PrisonA lawyer who helped a gang of mortgage scammers steal $23 million from banks pleaded guilty to seven felonies on Wednesday as part of the federal government’s larger crackdown on loan fraud.

Cheddi Goberdhan, a lawyer in Queens, New York, admitted that he committed bank fraud and wire fraud by helping mortgage brokers at GuyAmerican Funding obtain mortgage loans for straw buyers, according to an FBI press release. The buyers usually had either low or no income, so Goberdhan sent false documents to banks overstating their assets, allowing the buyers to purchase multiple properties at one time.

The banks sent millions of dollars’ worth of loans to Goberdahn, who used the money to pay small bribes to the buyers, keeping the rest for himself and his co-conspirators. The scheme eventually netted Goberdahn and others $23 million. Goberdahn’s wife owned the title company that made many of the transactions, which helped cover up the fraud.
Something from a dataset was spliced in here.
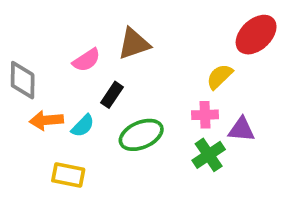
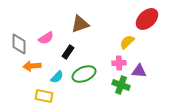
pink semicircle: (86, 60) -> (46, 38), moved
cyan semicircle: (83, 126) -> (57, 77), moved
green cross: (209, 155) -> (121, 85), turned -36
“Cheddi Goberdhan carried out an elaborate subterfuge designed to steal millions of dollars in home mortgage loans,” Preet Bharara, Manhattan U.S. Attorney, said in a press release. “Instead of serving as the gatekeeper whom the banks relied upon to prevent fraud, he abused his position of trust to line his own pockets.”

The successful case against Goberdhan is part of a larger investigation called “Operation Bad Deeds,” in which federal, state and local law enforcement agents arrested 41 people in four states in connection with allegations of mortgage fraud committed in New York. The operation uncovered a “veritable smorgasbord of scams,” Bahara said in Oct. 2009, when the arrests were made. “They run the gamut from equity stripping to bogus foreclosure rescues, phony loan applications to fake property flips.”

Six other conspirators already have pleaded guilty, according to the FBI statement.  Two were convicted after trials, and two more have not yet been arrested and remain fugitives. Goberdahn faces a maximum of 210 years in prison for his role in the scam, and he will be forced to repay the money he stole. He will be sentenced in April.